I have my df1, where A and B column has same uniqe entry. C and D column may have different entries as shown. I like to trasform it to df2, where C column is expanded to C1,C2,C3 and same as D column.
I try to use pivot_wider to make it wider, but seems it does not work well in this case. Any better way to do that using dplyr tools? Thanks in advance.
library(tibble)
df1<-tribble(
~A,~B,~C,~D,
4,1,2,7,
4,1,3,9,
4,1,4,10
)
df1
#> # A tibble: 3 x 4
#> A B C D
#> <dbl> <dbl> <dbl> <dbl>
#> 1 4 1 2 7
#> 2 4 1 3 9
#> 3 4 1 4 10
# Transform df1 to df2
df2<-tribble(
~A,~B,~C1,~C2,~C3,~D1,~D2,~D3,
4,1,2,3,4,7,9,10
)
df2
#> # A tibble: 1 x 8
#> A B C1 C2 C3 D1 D2 D3
#> <dbl> <dbl> <dbl> <dbl> <dbl> <dbl> <dbl> <dbl>
#> 1 4 1 2 3 4 7 9 10
With a little work before pivot_wider() actually works here pretty nicely
library(tibble)
library(dplyr, warn.conflicts = FALSE)
library(tidyr)
df1 <- tribble(
~A,~B,~C,~D,
4,1,2,7,
4,1,3,9,
4,1,4,10
)
# it seems that the columns `A` and `B` are supposed to uniquely
# identify an observation
# but the following doesn't work as we want because everything goes into
# a single column `C` resp. `D`
df1 %>%
pivot_wider(
id_cols = c(A, B),
values_from = c(C, D),
names_sep = ""
)
#> Warning: Values are not uniquely identified; output will contain list-cols.
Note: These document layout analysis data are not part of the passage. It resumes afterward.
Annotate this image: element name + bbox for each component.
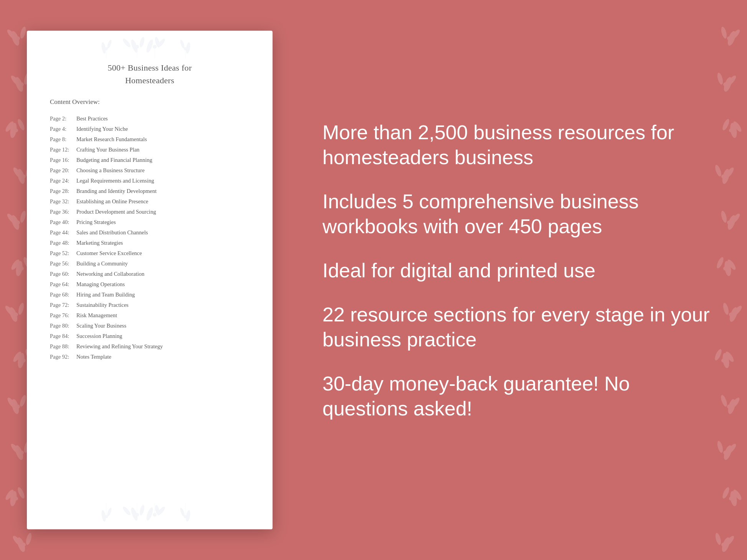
toc-item: Page 68:Hiring and Team Building — [50, 290, 250, 300]
toc-item-title: Branding and Identity Development — [76, 188, 157, 194]
toc-item: Page 72:Sustainability Practices — [50, 300, 250, 310]
toc-item: Page 32:Establishing an Online Presence — [50, 196, 250, 207]
feature-text-5: 30-day money-back guarantee! No question… — [322, 371, 716, 421]
toc-item-title: Establishing an Online Presence — [76, 198, 148, 205]
toc-item-title: Budgeting and Financial Planning — [76, 157, 152, 163]
toc-page-number: Page 92: — [50, 354, 75, 360]
toc-item: Page 36:Product Development and Sourcing — [50, 207, 250, 217]
svg-point-108 — [179, 39, 185, 49]
toc-item-title: Pricing Strategies — [76, 219, 116, 226]
toc-item-title: Identifying Your Niche — [76, 126, 128, 132]
svg-point-116 — [122, 506, 132, 516]
toc-page-number: Page 84: — [50, 333, 75, 339]
toc-page-number: Page 32: — [50, 198, 75, 205]
toc-item-title: Best Practices — [76, 115, 108, 122]
toc-item-title: Legal Requirements and Licensing — [76, 178, 154, 184]
toc-item-title: Building a Community — [76, 260, 128, 267]
toc-item-title: Product Development and Sourcing — [76, 209, 156, 215]
toc-item: Page 88:Reviewing and Refining Your Stra… — [50, 341, 250, 352]
feature-text-3: Ideal for digital and printed use — [322, 258, 716, 283]
toc-page-number: Page 16: — [50, 157, 75, 163]
toc-page-number: Page 12: — [50, 147, 75, 153]
toc-item: Page 20:Choosing a Business Structure — [50, 165, 250, 176]
svg-point-123 — [106, 507, 112, 517]
toc-item: Page 48:Marketing Strategies — [50, 238, 250, 248]
toc-item: Page 80:Scaling Your Business — [50, 321, 250, 331]
doc-floral-top — [27, 31, 273, 61]
toc-item-title: Market Research Fundamentals — [76, 136, 147, 143]
toc-item: Page 44:Sales and Distribution Channels — [50, 227, 250, 238]
toc-item: Page 60:Networking and Collaboration — [50, 269, 250, 279]
toc-page-number: Page 76: — [50, 312, 75, 319]
table-of-contents: Page 2:Best PracticesPage 4:Identifying … — [50, 114, 250, 362]
toc-item-title: Sustainability Practices — [76, 302, 129, 308]
toc-page-number: Page 28: — [50, 188, 75, 194]
toc-item-title: Customer Service Excellence — [76, 250, 142, 257]
toc-item-title: Marketing Strategies — [76, 240, 123, 246]
toc-page-number: Page 64: — [50, 281, 75, 288]
svg-point-105 — [106, 39, 112, 49]
toc-page-number: Page 24: — [50, 178, 75, 184]
toc-item-title: Sales and Distribution Channels — [76, 229, 148, 236]
toc-item: Page 92:Notes Template — [50, 352, 250, 362]
toc-item-title: Choosing a Business Structure — [76, 167, 145, 174]
toc-page-number: Page 72: — [50, 302, 75, 308]
toc-item-title: Risk Management — [76, 312, 117, 319]
toc-item: Page 24:Legal Requirements and Licensing — [50, 176, 250, 186]
toc-page-number: Page 56: — [50, 260, 75, 267]
toc-item: Page 76:Risk Management — [50, 310, 250, 321]
toc-item: Page 40:Pricing Strategies — [50, 217, 250, 227]
toc-page-number: Page 36: — [50, 209, 75, 215]
feature-text-2: Includes 5 comprehensive business workbo… — [322, 189, 716, 239]
doc-floral-bottom — [27, 499, 273, 529]
svg-point-126 — [179, 507, 185, 517]
toc-item: Page 16:Budgeting and Financial Planning — [50, 155, 250, 165]
toc-item: Page 12:Crafting Your Business Plan — [50, 145, 250, 155]
svg-point-118 — [145, 507, 154, 521]
toc-page-number: Page 20: — [50, 167, 75, 174]
toc-item-title: Scaling Your Business — [76, 323, 126, 329]
toc-page-number: Page 60: — [50, 271, 75, 277]
toc-item: Page 64:Managing Operations — [50, 279, 250, 290]
toc-item: Page 52:Customer Service Excellence — [50, 248, 250, 259]
toc-item-title: Reviewing and Refining Your Strategy — [76, 343, 163, 350]
feature-text-1: More than 2,500 business resources for h… — [322, 120, 716, 170]
toc-page-number: Page 48: — [50, 240, 75, 246]
toc-item: Page 56:Building a Community — [50, 259, 250, 269]
toc-page-number: Page 8: — [50, 136, 75, 143]
content-overview-label: Content Overview: — [50, 98, 250, 106]
svg-point-98 — [122, 38, 132, 48]
toc-item: Page 28:Branding and Identity Developmen… — [50, 186, 250, 196]
toc-page-number: Page 88: — [50, 343, 75, 350]
toc-item: Page 4:Identifying Your Niche — [50, 124, 250, 134]
toc-item: Page 84:Succession Planning — [50, 331, 250, 341]
left-panel: 500+ Business Ideas for Homesteaders Con… — [0, 0, 299, 560]
toc-item-title: Hiring and Team Building — [76, 292, 135, 298]
toc-page-number: Page 40: — [50, 219, 75, 226]
toc-page-number: Page 80: — [50, 323, 75, 329]
toc-item-title: Crafting Your Business Plan — [76, 147, 139, 153]
svg-point-97 — [139, 36, 145, 48]
toc-item-title: Managing Operations — [76, 281, 125, 288]
toc-item: Page 8:Market Research Fundamentals — [50, 134, 250, 145]
doc-title: 500+ Business Ideas for Homesteaders — [50, 61, 250, 87]
right-panel: More than 2,500 business resources for h… — [299, 0, 747, 560]
toc-page-number: Page 52: — [50, 250, 75, 257]
toc-page-number: Page 2: — [50, 115, 75, 122]
toc-page-number: Page 68: — [50, 292, 75, 298]
toc-page-number: Page 4: — [50, 126, 75, 132]
toc-item-title: Succession Planning — [76, 333, 122, 339]
toc-page-number: Page 44: — [50, 229, 75, 236]
feature-text-4: 22 resource sections for every stage in … — [322, 302, 716, 352]
toc-item-title: Notes Template — [76, 354, 111, 360]
document-preview: 500+ Business Ideas for Homesteaders Con… — [27, 31, 273, 529]
svg-point-115 — [139, 504, 145, 516]
toc-item-title: Networking and Collaboration — [76, 271, 144, 277]
svg-point-100 — [145, 39, 154, 53]
toc-item: Page 2:Best Practices — [50, 114, 250, 124]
#> * Use `values_fn = list` to suppress this warning.
#> * Use `values_fn = length` to identify where the duplicates arise
#> * Use `values_fn = {summary_fun}` to summarise duplicates
#> Warning: Values are not uniquely identified; output will contain list-cols.
#> * Use `values_fn = list` to suppress this warning.
#> * Use `values_fn = length` to identify where the duplicates arise
#> * Use `values_fn = {summary_fun}` to summarise duplicates
#> # A tibble: 1 x 4
#> A B C D
#> <dbl> <dbl> <list> <list>
#> 1 4 1 <dbl [3]> <dbl [3]>
df1 %>%
# so we need to add a column that helps us to create the names `C1`, `C2`, ...
group_by(A, B) %>%
mutate(id = 1:n()) %>%
ungroup() %>%
pivot_wider(
id_cols = c(A, B),
names_from = id,
values_from = c(C, D),
names_sep = ""
)
#> # A tibble: 1 x 8
#> A B C1 C2 C3 D1 D2 D3
#> <dbl> <dbl> <dbl> <dbl> <dbl> <dbl> <dbl> <dbl>
#> 1 4 1 2 3 4 7 9 10
Thank you for the solution. It works perfectly what I want.
I noticed the following code also gives same result (the reason may be A and B column have unique elements).
df1 %>%
# so we need to add a column that helps us to create the names `C1`, `C2`, ...
#group_by(A, B) %>%
mutate(id = 1:n()) %>%
#ungroup() %>%
pivot_wider(
id_cols = c(A, B),
names_from = id,
values_from = c(C, D),
names_sep = ""
)
#> # A tibble: 1 x 8
#> A B C1 C2 C3 D1 D2 D3
#> <dbl> <dbl> <dbl> <dbl> <dbl> <dbl> <dbl> <dbl>
#> 1 4 1 2 3 4 7 9 10